What is Celiac Disease?
What You Need to Know
Celiac disease is a chronic, autoimmune disease which is the result of an immune system response to the ingestion of gluten (a protein found in wheat, rye, and barley) in susceptible individuals. This response to gluten damages the small intestine, leading to malabsorption of nutrients and related health issues. To develop celiac disease, a person must inherit the genetic predisposition, be consuming gluten, and have the disease activated. Activation triggers may include stress, trauma (surgeries, etc.), and possibly viral infections and other environmental factors. Celiac disease may be diagnosed at any age, from infancy to later adulthood. Approximately 5-15% of first-degree relatives of those with celiac disease have the condition triggered in their lifetime. The disease is permanent and damage to the small intestine will occur every time gluten is ingested, regardless of whether or not symptoms are present.
Celiac disease affects about 1 in 100 individuals worldwide, or over 3 million people in the United States alone. Over half of those with celiac disease in the U.S. are undiagnosed.
Classical symptoms are those related to malabsorption and can include diarrhea, bloating, weight loss, anemia and growth failure. Non-classical symptoms may include a wide range of non-intestinal symptoms including: migraines, infertility, fatigue, joint pain, premature osteoporosis, depression and seizures. Up to 200 symptoms have been associated with celiac disease. Many people do not have classical gastrointestinal symptoms, some may have just one symptom and some individuals have no obvious symptoms at all.
Initial screening for celiac disease is a blood test ordered by your physician. Blood tests look for the presence of the following antibodies. Because no one of these tests is ideal, panels are often used.

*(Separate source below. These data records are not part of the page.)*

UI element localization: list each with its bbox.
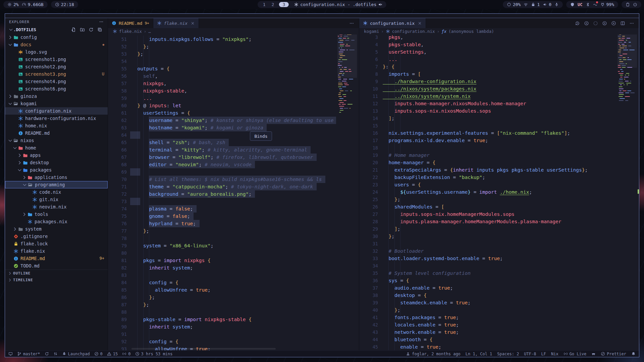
tree-item-kogami[interactable]: kogami <box>5 100 108 107</box>
code-line: 71 theme = "catppuccin-mocha"; # tokyo-n… <box>108 183 359 190</box>
line-number: 72 <box>108 190 127 198</box>
tree-item-flake.nix[interactable]: flake.nix <box>5 247 108 255</box>
history-icon[interactable] <box>575 21 580 26</box>
new-folder-icon[interactable] <box>80 27 85 32</box>
shield-icon <box>570 2 575 7</box>
views-more-actions-icon[interactable] <box>99 19 104 24</box>
section-outline[interactable]: OUTLINE <box>5 270 108 277</box>
tree-item-label: README.md <box>25 130 50 136</box>
nav-back-icon[interactable] <box>584 21 589 26</box>
language-mode[interactable]: Nix <box>551 352 558 356</box>
workspace-2[interactable]: 2 <box>270 2 276 7</box>
eol[interactable]: LF <box>541 352 546 356</box>
code-area[interactable]: 51 inputs.nixpkgs.follows = "nixpkgs";52… <box>108 36 359 350</box>
code-line: 28 inputs.plasma-manager.homeManagerModu… <box>359 218 639 225</box>
editor-actions <box>349 18 359 28</box>
code-line: 69 <box>108 168 359 176</box>
tree-item-logo.svg[interactable]: logo.svg <box>5 48 108 56</box>
notifications[interactable] <box>631 352 636 356</box>
more-icon[interactable] <box>349 21 354 26</box>
tree-item-system[interactable]: system <box>5 225 108 233</box>
launchpad[interactable]: Launchpad <box>62 352 90 356</box>
activity <box>593 2 597 7</box>
nav-dot-icon[interactable] <box>593 21 598 26</box>
split-icon[interactable] <box>620 21 625 26</box>
tree-item-packages[interactable]: packages <box>5 166 108 174</box>
tab-README.md[interactable]: README.md9+ <box>108 18 153 28</box>
minimap[interactable] <box>618 29 637 102</box>
minimap-slider[interactable] <box>337 28 357 78</box>
topbar-left-pill-0: 2%9.66GB <box>3 1 48 8</box>
sync-changes[interactable] <box>53 352 58 356</box>
tree-item-TODO.md[interactable]: TODO.md <box>5 262 108 269</box>
gauge-icon <box>22 2 26 7</box>
tree-item-home[interactable]: home <box>5 144 108 152</box>
tab-configuration.nix[interactable]: configuration.nix <box>359 18 426 28</box>
tree-item-git.nix[interactable]: git.nix <box>5 196 108 203</box>
indentation[interactable]: Spaces: 2 <box>497 352 519 356</box>
tree-item-ginoza[interactable]: ginoza <box>5 93 108 100</box>
refresh-icon[interactable] <box>89 27 94 32</box>
code-area[interactable]: 3 pkgs,4 pkgs-stable,5 userSettings,6 ..… <box>359 34 639 350</box>
workspace-3[interactable]: 3 <box>279 2 289 7</box>
code-line: 20 home-manager = { <box>359 159 639 166</box>
sync[interactable] <box>45 352 49 356</box>
cursor-position[interactable]: Ln 1, Col 1 <box>466 352 492 356</box>
tree-item-neovim.nix[interactable]: neovim.nix <box>5 203 108 210</box>
tree-item-screenshot1.png[interactable]: screenshot1.png <box>5 56 108 63</box>
tab-close-icon[interactable] <box>418 21 422 25</box>
breadcrumb[interactable]: kogami›configuration.nix›ƒx(anonymous la… <box>359 28 639 35</box>
tree-item-docs[interactable]: docs● <box>5 41 108 48</box>
tree-item-README.md[interactable]: README.md <box>5 129 108 137</box>
prettier[interactable]: Prettier <box>601 352 626 356</box>
horizontal-scrollbar[interactable] <box>131 348 276 350</box>
breadcrumb[interactable]: flake.nix›… <box>108 28 359 35</box>
tree-item-home.nix[interactable]: home.nix <box>5 122 108 129</box>
image-icon <box>18 79 23 84</box>
minimap-mark <box>342 94 346 95</box>
tree-item-configuration.nix[interactable]: configuration.nix <box>5 107 108 115</box>
tab-flake.nix[interactable]: flake.nix <box>153 18 199 28</box>
tree-item-desktop[interactable]: desktop <box>5 159 108 166</box>
power-button <box>633 2 637 7</box>
tree-item-hardware-configuration.nix[interactable]: hardware-configuration.nix <box>5 115 108 122</box>
tree-item-label: git.nix <box>39 197 58 202</box>
errors[interactable]: 0 <box>94 352 103 356</box>
ports[interactable]: 0 <box>122 352 130 356</box>
minimap[interactable] <box>337 29 357 113</box>
tree-item-applications[interactable]: applications <box>5 174 108 181</box>
tree-item-config[interactable]: config <box>5 34 108 41</box>
gitlens-blame[interactable]: foglar, 2 months ago <box>406 352 461 356</box>
tree-item-code.nix[interactable]: code.nix <box>5 188 108 196</box>
tree-item-tools[interactable]: tools <box>5 210 108 218</box>
encoding[interactable]: UTF-8 <box>524 352 536 356</box>
tree-item-screenshot4.png[interactable]: screenshot4.png <box>5 78 108 85</box>
wakatime[interactable]: 3 hrs 53 mins <box>135 352 173 356</box>
dotfiles-section-header[interactable]: .DOTFILES <box>5 25 108 34</box>
more-icon[interactable] <box>629 21 634 26</box>
tree-item-screenshot3.png[interactable]: screenshot3.pngU <box>5 70 108 78</box>
tab-close-icon[interactable] <box>191 21 195 25</box>
collapse-all-icon[interactable] <box>97 27 102 32</box>
tree-item-programming[interactable]: programming <box>5 181 108 188</box>
new-file-icon[interactable] <box>71 27 76 32</box>
tree-item-README.md[interactable]: README.md9+ <box>5 255 108 262</box>
nav-forward-icon[interactable] <box>602 21 607 26</box>
remote-indicator[interactable] <box>8 352 13 356</box>
extension[interactable] <box>591 352 596 356</box>
run-icon[interactable] <box>611 21 616 26</box>
git-branch[interactable]: master* <box>17 352 40 356</box>
section-timeline[interactable]: TIMELINE <box>5 277 108 283</box>
tree-item-flake.lock[interactable]: flake.lock <box>5 240 108 247</box>
tree-item-packages.nix[interactable]: packages.nix <box>5 218 108 225</box>
go-live[interactable]: Go Live <box>564 352 587 356</box>
tree-item-.gitignore[interactable]: .gitignore <box>5 233 108 240</box>
tree-item-label: TODO.md <box>20 263 40 268</box>
workspace-1[interactable]: 1 <box>262 2 267 7</box>
warnings[interactable]: 15 <box>107 352 118 356</box>
tree-item-nixos[interactable]: nixos <box>5 137 108 144</box>
tree-item-apps[interactable]: apps <box>5 152 108 159</box>
tree-item-screenshot2.png[interactable]: screenshot2.png <box>5 63 108 70</box>
chev-d-icon <box>8 138 13 143</box>
tree-item-screenshot6.png[interactable]: screenshot6.png <box>5 85 108 93</box>
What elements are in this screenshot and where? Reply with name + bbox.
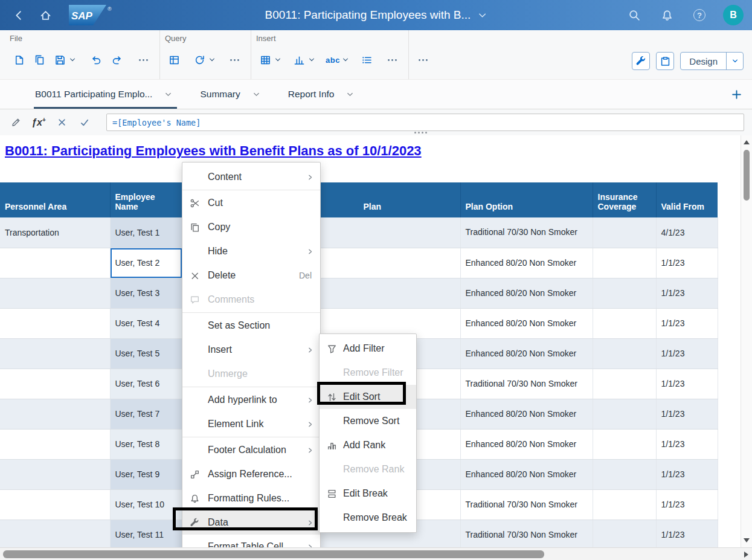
cell-insurance-coverage[interactable] bbox=[593, 308, 656, 338]
cell-employee-name[interactable]: User, Test 6 bbox=[110, 369, 182, 399]
refresh-dropdown-arrow[interactable] bbox=[207, 51, 217, 69]
formula-input[interactable] bbox=[106, 114, 744, 131]
menu-item-formatting-rules[interactable]: Formatting Rules... bbox=[182, 486, 320, 510]
tab-report-info[interactable]: Report Info bbox=[288, 80, 355, 109]
cell-personnel-area[interactable] bbox=[0, 308, 110, 338]
paste-special-button[interactable] bbox=[656, 52, 674, 70]
add-report-tab-button[interactable] bbox=[731, 89, 742, 100]
home-button[interactable] bbox=[36, 6, 54, 24]
cell-personnel-area[interactable] bbox=[0, 248, 110, 278]
cell-plan-option[interactable]: Traditional 70/30 Non Smoker bbox=[460, 520, 593, 547]
new-document-button[interactable] bbox=[10, 51, 28, 69]
cell-plan-option[interactable]: Traditional 70/30 Non Smoker bbox=[460, 369, 593, 399]
submenu-item-remove-break[interactable]: Remove Break bbox=[320, 506, 416, 530]
horizontal-scrollbar-thumb[interactable] bbox=[3, 550, 544, 558]
cell-employee-name[interactable]: User, Test 11 bbox=[110, 520, 182, 547]
formula-editor-button[interactable]: ƒx+ bbox=[30, 114, 47, 131]
menu-item-element-link[interactable]: Element Link bbox=[182, 412, 320, 436]
report-title[interactable]: B0011: Participating Employees with Bene… bbox=[5, 143, 422, 159]
cell-employee-name[interactable]: User, Test 9 bbox=[110, 459, 182, 489]
cell-employee-name[interactable]: User, Test 5 bbox=[110, 338, 182, 369]
column-header-valid-from[interactable]: Valid From bbox=[656, 182, 718, 217]
tab-chevron-down-icon[interactable] bbox=[252, 91, 260, 98]
cell-insurance-coverage[interactable] bbox=[593, 399, 656, 429]
menu-item-assign-reference[interactable]: Assign Reference... bbox=[182, 462, 320, 486]
cell-valid-from[interactable]: 1/1/23 bbox=[656, 278, 718, 308]
design-dropdown[interactable]: Design bbox=[680, 52, 744, 70]
cell-employee-name[interactable]: User, Test 2 bbox=[110, 248, 182, 278]
cell-employee-name[interactable]: User, Test 4 bbox=[110, 308, 182, 338]
menu-item-add-hyperlink-to[interactable]: Add hyperlink to bbox=[182, 388, 320, 412]
tab-chevron-down-icon[interactable] bbox=[346, 91, 354, 98]
column-header-insurance-coverage[interactable]: Insurance Coverage bbox=[593, 182, 656, 217]
cell-personnel-area[interactable] bbox=[0, 429, 110, 459]
cell-insurance-coverage[interactable] bbox=[593, 217, 656, 248]
cell-plan-option[interactable]: Traditional 70/30 Non Smoker bbox=[460, 489, 593, 520]
tab-chevron-down-icon[interactable] bbox=[164, 91, 172, 98]
insert-chart-button[interactable] bbox=[290, 51, 308, 69]
column-header-personnel-area[interactable]: Personnel Area bbox=[0, 182, 110, 217]
cell-insurance-coverage[interactable] bbox=[593, 248, 656, 278]
cell-plan-option[interactable]: Enhanced 80/20 Non Smoker bbox=[460, 278, 593, 308]
cell-plan-option[interactable]: Enhanced 80/20 Non Smoker bbox=[460, 399, 593, 429]
tab-report[interactable]: B0011 Participating Emplo... bbox=[35, 80, 172, 109]
cell-valid-from[interactable]: 1/1/23 bbox=[656, 369, 718, 399]
query-more-button[interactable] bbox=[225, 51, 243, 69]
shell-title[interactable]: B0011: Participating Employees with B... bbox=[265, 8, 487, 22]
cell-employee-name[interactable]: User, Test 10 bbox=[110, 489, 182, 520]
cell-plan-option[interactable]: Enhanced 80/20 Non Smoker bbox=[460, 459, 593, 489]
cell-personnel-area[interactable] bbox=[0, 369, 110, 399]
insert-table-button[interactable] bbox=[256, 51, 274, 69]
undo-button[interactable] bbox=[87, 51, 105, 69]
insert-list-button[interactable] bbox=[358, 51, 376, 69]
cell-employee-name[interactable]: User, Test 3 bbox=[110, 278, 182, 308]
menu-item-insert[interactable]: Insert bbox=[182, 338, 320, 362]
cell-personnel-area[interactable] bbox=[0, 278, 110, 308]
cell-valid-from[interactable]: 1/1/23 bbox=[656, 308, 718, 338]
menu-item-cut[interactable]: Cut bbox=[182, 191, 320, 215]
horizontal-scrollbar[interactable] bbox=[0, 547, 752, 560]
cell-employee-name[interactable]: User, Test 7 bbox=[110, 399, 182, 429]
submenu-item-edit-break[interactable]: Edit Break bbox=[320, 481, 416, 506]
redo-button[interactable] bbox=[108, 51, 126, 69]
cell-valid-from[interactable]: 1/1/23 bbox=[656, 248, 718, 278]
cell-valid-from[interactable]: 1/1/23 bbox=[656, 459, 718, 489]
cancel-formula-button[interactable] bbox=[53, 114, 70, 131]
cell-insurance-coverage[interactable] bbox=[593, 338, 656, 369]
submenu-item-remove-sort[interactable]: Remove Sort bbox=[320, 409, 416, 433]
data-provider-button[interactable] bbox=[165, 51, 183, 69]
insert-table-dropdown-arrow[interactable] bbox=[273, 51, 283, 69]
submenu-item-add-rank[interactable]: Add Rank bbox=[320, 433, 416, 457]
notifications-button[interactable] bbox=[658, 6, 676, 24]
save-button[interactable] bbox=[51, 51, 69, 69]
menu-item-content[interactable]: Content bbox=[182, 165, 320, 189]
cell-insurance-coverage[interactable] bbox=[593, 520, 656, 547]
column-header-employee-name[interactable]: Employee Name bbox=[110, 182, 182, 217]
cell-insurance-coverage[interactable] bbox=[593, 489, 656, 520]
menu-item-copy[interactable]: Copy bbox=[182, 215, 320, 239]
cell-plan-option[interactable]: Enhanced 80/20 Non Smoker bbox=[460, 248, 593, 278]
cell-insurance-coverage[interactable] bbox=[593, 459, 656, 489]
column-header-plan-option[interactable]: Plan Option bbox=[460, 182, 593, 217]
vertical-scrollbar-thumb[interactable] bbox=[744, 150, 750, 201]
cell-personnel-area[interactable] bbox=[0, 399, 110, 429]
cell-valid-from[interactable]: 1/1/23 bbox=[656, 489, 718, 520]
insert-chart-dropdown-arrow[interactable] bbox=[307, 51, 317, 69]
scroll-right-arrow[interactable] bbox=[744, 552, 748, 558]
submenu-item-add-filter[interactable]: Add Filter bbox=[320, 336, 416, 361]
insert-text-button[interactable]: abc bbox=[324, 51, 342, 69]
cell-personnel-area[interactable] bbox=[0, 459, 110, 489]
cell-insurance-coverage[interactable] bbox=[593, 429, 656, 459]
cell-personnel-area[interactable] bbox=[0, 489, 110, 520]
scroll-down-arrow[interactable] bbox=[744, 538, 750, 542]
menu-item-footer-calculation[interactable]: Footer Calculation bbox=[182, 438, 320, 462]
cell-plan-option[interactable]: Enhanced 80/20 Non Smoker bbox=[460, 429, 593, 459]
cell-valid-from[interactable]: 1/1/23 bbox=[656, 429, 718, 459]
cell-employee-name[interactable]: User, Test 1 bbox=[110, 217, 182, 248]
design-dropdown-arrow[interactable] bbox=[726, 53, 743, 69]
menu-item-delete[interactable]: DeleteDel bbox=[182, 263, 320, 288]
menu-item-hide[interactable]: Hide bbox=[182, 239, 320, 263]
submenu-item-edit-sort[interactable]: Edit Sort bbox=[320, 385, 416, 409]
formula-bar-resize-handle[interactable] bbox=[414, 132, 427, 134]
insert-more-button[interactable] bbox=[383, 51, 401, 69]
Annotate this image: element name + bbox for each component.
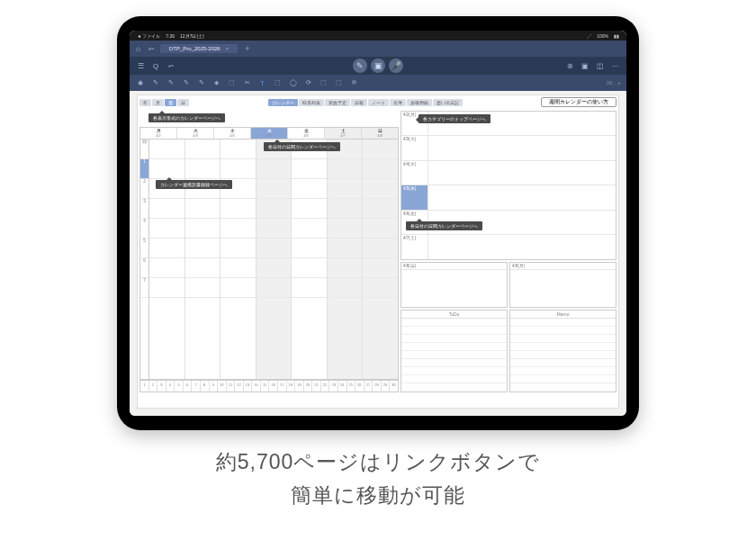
status-back-app[interactable]: ◄ ファイル: [137, 33, 160, 39]
tool-icon[interactable]: ⬚: [319, 78, 328, 88]
day-number-cell[interactable]: 1: [140, 381, 149, 392]
day-number-cell[interactable]: 22: [321, 381, 330, 392]
day-number-cell[interactable]: 20: [304, 381, 313, 392]
mic-icon[interactable]: 🎤: [389, 58, 403, 73]
pen-icon[interactable]: ✎: [196, 78, 206, 88]
new-tab-button[interactable]: +: [241, 44, 253, 53]
daily-label[interactable]: 4/4(水): [401, 161, 428, 184]
hour-label[interactable]: 7: [140, 278, 148, 298]
tool-icon[interactable]: ⬚: [334, 78, 344, 88]
page-indicator[interactable]: 28/… ▸: [607, 80, 621, 86]
day-number-cell[interactable]: 10: [218, 381, 227, 392]
add-icon[interactable]: ⊕: [564, 60, 575, 71]
nav-tab[interactable]: 名簿: [390, 99, 406, 106]
back-icon[interactable]: ⤺: [147, 44, 157, 54]
day-number-cell[interactable]: 21: [312, 381, 321, 392]
week-day-header[interactable]: 金4/6: [288, 128, 325, 139]
tool-icon[interactable]: ◉: [135, 78, 145, 88]
week-day-header[interactable]: 水4/4: [214, 128, 251, 139]
day-number-cell[interactable]: 18: [287, 381, 296, 392]
day-number-cell[interactable]: 13: [244, 381, 253, 392]
daily-box-label[interactable]: 4/8(日): [401, 263, 507, 270]
view-mode-row: 年 月 週 日 カレンダー 時系列表 家族予定 日報 ノート 名簿 原稿用紙 思…: [138, 95, 618, 109]
day-number-cell[interactable]: 24: [338, 381, 347, 392]
day-number-cell[interactable]: 11: [227, 381, 236, 392]
week-day-header[interactable]: 火4/3: [177, 128, 214, 139]
memo-box[interactable]: Memo: [509, 310, 616, 392]
daily-box-label[interactable]: 4/9(月): [510, 263, 616, 270]
day-number-cell[interactable]: 7: [192, 381, 201, 392]
pen-icon[interactable]: ✎: [166, 78, 176, 88]
share-icon[interactable]: ◫: [595, 60, 606, 71]
more-icon[interactable]: ⋯: [610, 60, 621, 71]
daily-label-selected[interactable]: 4/5(木): [401, 185, 428, 209]
hour-label[interactable]: 6: [140, 258, 148, 278]
draw-mode-icon[interactable]: ✎: [353, 58, 367, 73]
nav-tab[interactable]: 原稿用紙: [407, 99, 432, 106]
day-number-cell[interactable]: 2: [149, 381, 158, 392]
day-number-cell[interactable]: 29: [382, 381, 391, 392]
document-tab[interactable]: DTP_Pro_2025-2026 ×: [160, 44, 238, 53]
day-number-cell[interactable]: 16: [269, 381, 278, 392]
page-canvas-area[interactable]: 年 月 週 日 カレンダー 時系列表 家族予定 日報 ノート 名簿 原稿用紙 思…: [130, 91, 626, 416]
shape-icon[interactable]: ⬚: [273, 78, 283, 88]
hour-label[interactable]: 3: [140, 199, 148, 219]
day-number-cell[interactable]: 15: [261, 381, 270, 392]
pen-icon[interactable]: ✎: [150, 78, 160, 88]
day-number-cell[interactable]: 9: [210, 381, 219, 392]
day-number-cell[interactable]: 6: [184, 381, 193, 392]
nav-week[interactable]: 週: [165, 99, 176, 106]
stamp-icon[interactable]: ◯: [288, 78, 298, 88]
day-number-cell[interactable]: 30: [390, 381, 398, 392]
nav-tab[interactable]: 家族予定: [325, 99, 350, 106]
nav-tab[interactable]: 時系列表: [299, 99, 324, 106]
highlight-icon[interactable]: ⬚: [227, 78, 237, 88]
day-number-cell[interactable]: 19: [295, 381, 304, 392]
day-number-cell[interactable]: 23: [329, 381, 338, 392]
insert-icon[interactable]: ▣: [371, 58, 385, 73]
daily-label[interactable]: 4/7(土): [401, 235, 428, 258]
day-number-cell[interactable]: 12: [235, 381, 244, 392]
day-number-cell[interactable]: 8: [201, 381, 210, 392]
nav-tab[interactable]: カレンダー: [268, 99, 298, 106]
eraser-icon[interactable]: ◈: [212, 78, 221, 88]
day-number-cell[interactable]: 26: [356, 381, 364, 392]
nav-tab[interactable]: ノート: [368, 99, 389, 106]
hour-label-selected[interactable]: 1: [140, 159, 148, 179]
nav-tab[interactable]: 思い出日記: [433, 99, 463, 106]
hour-label[interactable]: 朝: [140, 140, 148, 159]
day-number-cell[interactable]: 28: [373, 381, 382, 392]
text-icon[interactable]: T: [257, 78, 267, 88]
nav-day[interactable]: 日: [177, 99, 189, 106]
week-day-header[interactable]: 月4/2: [140, 128, 177, 139]
day-number-cell[interactable]: 14: [252, 381, 261, 392]
week-day-header[interactable]: 土4/7: [325, 128, 362, 139]
nav-tab[interactable]: 日報: [351, 99, 367, 106]
day-number-cell[interactable]: 17: [278, 381, 287, 392]
hour-label[interactable]: 4: [140, 219, 148, 238]
hour-label[interactable]: 2: [140, 179, 148, 199]
bookmark-icon[interactable]: ▣: [580, 60, 590, 71]
week-day-header-selected[interactable]: 木4/5: [251, 128, 288, 139]
undo-icon[interactable]: ⤺: [166, 60, 176, 71]
search-icon[interactable]: Q: [150, 60, 161, 71]
help-button[interactable]: 週間カレンダーの使い方: [541, 97, 616, 107]
home-icon[interactable]: ⌂: [133, 44, 143, 54]
tool-icon[interactable]: ℗: [349, 78, 359, 88]
day-number-cell[interactable]: 27: [364, 381, 374, 392]
close-icon[interactable]: ×: [226, 46, 230, 51]
nav-month[interactable]: 月: [152, 99, 164, 106]
lasso-icon[interactable]: ✂: [242, 78, 252, 88]
todo-box[interactable]: ToDo: [400, 310, 508, 392]
day-number-cell[interactable]: 25: [347, 381, 356, 392]
week-day-header[interactable]: 日4/8: [362, 128, 398, 139]
nav-year[interactable]: 年: [140, 99, 151, 106]
menu-icon[interactable]: ☰: [135, 60, 146, 71]
day-number-cell[interactable]: 5: [175, 381, 184, 392]
hour-label[interactable]: 5: [140, 238, 148, 258]
daily-label[interactable]: 4/3(火): [401, 136, 428, 159]
day-number-cell[interactable]: 4: [166, 381, 176, 392]
day-number-cell[interactable]: 3: [158, 381, 166, 392]
pen-icon[interactable]: ✎: [181, 78, 191, 88]
ruler-icon[interactable]: ⟳: [303, 78, 313, 88]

- Anti-tissue transglutaminase (tTG)
- Anti-endomysium (EMA)
- Anti-deamidated gliadin peptides (DGP)
If this screening test suggests celiac disease, a small intestine biopsy is the next step to confirming diagnosis. A positive small intestine biopsy (showing damaged villi) is the “gold standard” for a diagnosis of celiac disease. In some cases a haplotype test for HLA DQ2 and DQ8 may be recommended prior to biopsy to confirm presence of the genes necessary to develop celiac disease. Starting a gluten-free diet before testing is not recommended and makes later diagnosis difficult. Tests to confirm celiac disease could be negative if a person were on a gluten-free diet for a period of time. For a valid diagnosis to be made, gluten would need to be reintroduced for at least several weeks before testing.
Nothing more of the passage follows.